= Ejerie =

District in Oromia Region, Ethiopia

Ejerie is a woreda in Oromia Region, Ethiopia. Part of the West Shewa Zone, it is bordered on the south by the Southwest Shewa Zone, on the west by Dendi, on the northwest by Jeldu, on the north by Meta Robi, on the northeast by Adda Berga, and on the east by Walmara. The major town in Ejerie is Ejerie town, after which the district has been named.

The source of the Awash River, Mount Warqe, lies in this woreda. The August 2006 floods affected Ejerie, causing widespread damage. In this woreda—combined with Sebata, Awas, and Elu woredas—14,790 persons were affected and 2,052 people displaced.

== Demographics ==
The 2007 national census reported a total population for this woreda of 86,934, of whom 44,222 were men and 42,712 were women; 10,071 or 11.59% of its population were urban dwellers. The majority of the inhabitants said they practised Ethiopian Orthodox Christianity, with 82.18% of the population reporting they observed this belief, while 13.64% of the population practiced traditional beliefs, and 3.04% were Protestant.

Based on figures published by the Central Statistical Agency in 2005, this woreda has an estimated total population of 98,832, of whom 49,332 were males and 49,500 were females; 13,423 or 13.58% of its population are urban dwellers, which is greater than the Zone average of 12.3%. With an estimated area of 592.19 square kilometers, Ejerie has an estimated population density of 166.9 people per square kilometer, which is greater than the Zone average of 152.8.

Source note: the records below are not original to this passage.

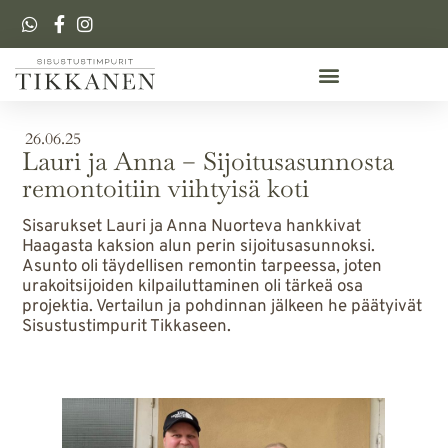
26.06.25
Lauri ja Anna – Sijoitusasunnosta
remontoitiin viihtyisä koti
Sisarukset Lauri ja Anna Nuorteva hankkivat
Haagasta kaksion alun perin sijoitusasunnoksi.
Asunto oli täydellisen remontin tarpeessa, joten
urakoitsijoiden kilpailuttaminen oli tärkeä osa
projektia. Vertailun ja pohdinnan jälkeen he päätyivät
Sisustustimpurit Tikkaseen.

The 1994 national census reported a total population for this woreda of 69,686, of whom 35,038 were men and 34,648 women; 7,516 or 10.79% of its population were urban dwellers at the time. The three largest ethnic groups reported in Ejerie were the Oromo (82.97%), the Amhara (14.78%), and the Sebat Bet Gurage (0.92%); all other ethnic groups made up 1.33% of the population. Oromo was spoken as a first language by 84.01%, and 15.27% spoke Amharic; the remaining 0.72% spoke all other primary languages reported. The majority of the inhabitants professed Ethiopian Orthodox Christianity, with 90.86% of the population reporting they practiced that belief, while 7.91% practiced traditional beliefs.